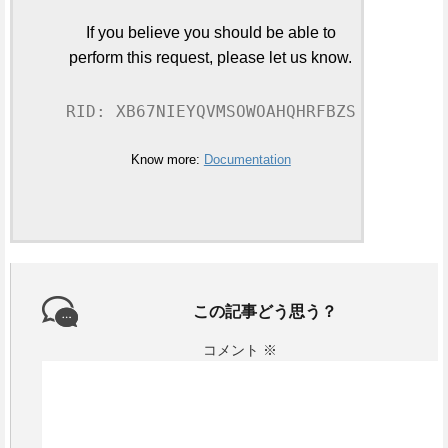
If you believe you should be able to
perform this request, please let us know.
RID: XB67NIEYQVMSOWOAHQHRFBZS
Know more:
Documentation
この記事どう思う？
コメント
※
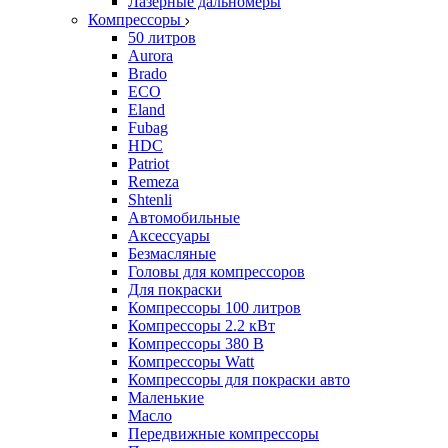
Лазерные дальномеры
Компрессоры
50 литров
Aurora
Brado
ECO
Eland
Fubag
HDC
Patriot
Remeza
Shtenli
Автомобильные
Аксессуары
Безмасляные
Головы для компрессоров
Для покраски
Компрессоры 100 литров
Компрессоры 2.2 кВт
Компрессоры 380 В
Компрессоры Watt
Компрессоры для покраски авто
Маленькие
Масло
Передвижные компрессоры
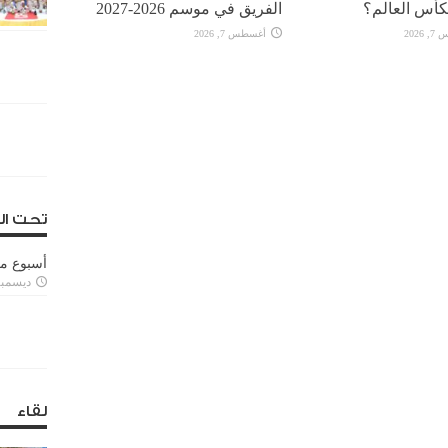
كأس العالم؟
الفريق في موسم 2026-2027
2026
أغسطس 7, 2026
تحت ال
أسبوع م
ديسمبر 11, 3
لقاء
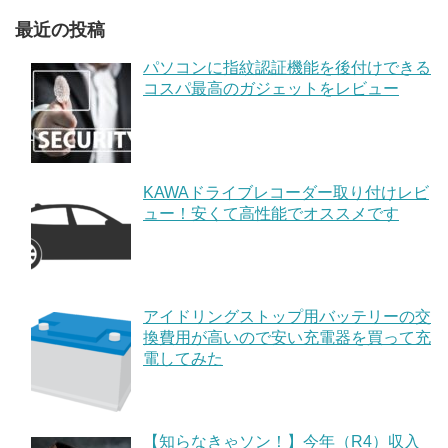
最近の投稿
パソコンに指紋認証機能を後付けできる
コスパ最高のガジェットをレビュー
KAWAドライブレコーダー取り付けレビ
ュー！安くて高性能でオススメです
アイドリングストップ用バッテリーの交
換費用が高いので安い充電器を買って充
電してみた
【知らなきゃソン！】今年（R4）収入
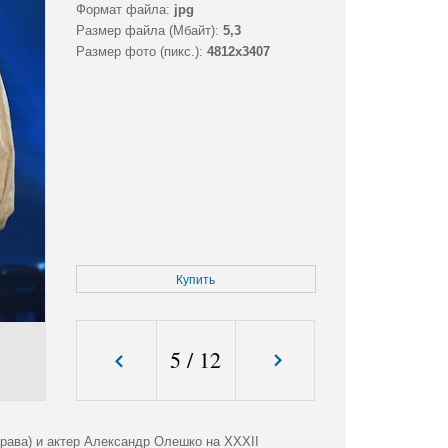
Формат файла:
jpg
Размер файла (Мбайт):
5,3
Размер фото (пикс.):
4812x3407
Купить
5
/
12
рава) и актер Александр Олешко на XXXII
■ ■ ■
Among the lines above, find those containing the word "покраски" and copy each.

> **RESPONSE**:
Для покраски
Компрессоры для покраски авто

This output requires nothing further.